■ TASK GOAL
Give the entries again exactly as they appear, but without the images.

■ MATERIAL FOR THIS EXERCISE
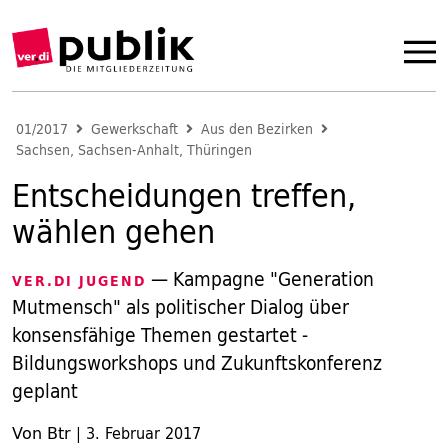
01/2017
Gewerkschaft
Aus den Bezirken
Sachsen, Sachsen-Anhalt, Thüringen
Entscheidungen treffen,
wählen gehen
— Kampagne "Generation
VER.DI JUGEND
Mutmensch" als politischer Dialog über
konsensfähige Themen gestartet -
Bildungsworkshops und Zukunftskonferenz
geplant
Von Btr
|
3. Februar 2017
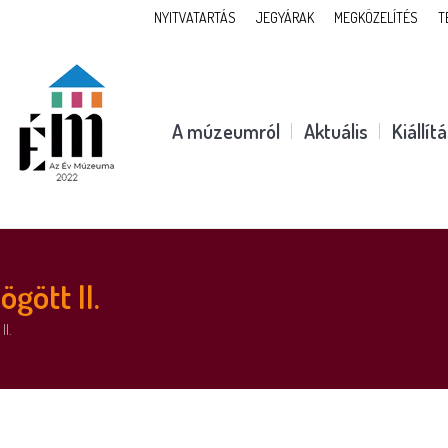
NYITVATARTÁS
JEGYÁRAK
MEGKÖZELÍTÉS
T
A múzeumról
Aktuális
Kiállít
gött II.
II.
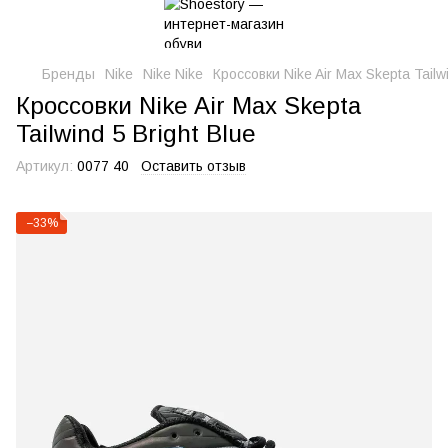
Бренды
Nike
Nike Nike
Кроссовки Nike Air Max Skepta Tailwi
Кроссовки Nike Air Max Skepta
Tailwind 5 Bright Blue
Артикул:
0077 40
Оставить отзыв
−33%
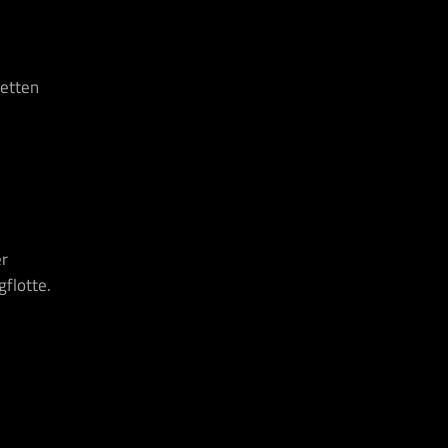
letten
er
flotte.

■ ANSWER FOR THE TASK
01/2017
Gewerkschaft
Aus den Bezirken
Sachsen, Sachsen-Anhalt, Thüringen
Entscheidungen treffen,
wählen gehen
— Kampagne "Generation
VER.DI JUGEND
Mutmensch" als politischer Dialog über
konsensfähige Themen gestartet -
Bildungsworkshops und Zukunftskonferenz
geplant
Von Btr
|
3. Februar 2017
NYITVATARTÁS
JEGYÁRAK
MEGKÖZELÍTÉS
T
A múzeumról
Aktuális
Kiállít
gött II.
II.
Бренды
Nike
Nike Nike
Кроссовки Nike Air Max Skepta Tailwi
Кроссовки Nike Air Max Skepta
Tailwind 5 Bright Blue
Артикул:
0077 40
Оставить отзыв
−33%
letten
er
flotte.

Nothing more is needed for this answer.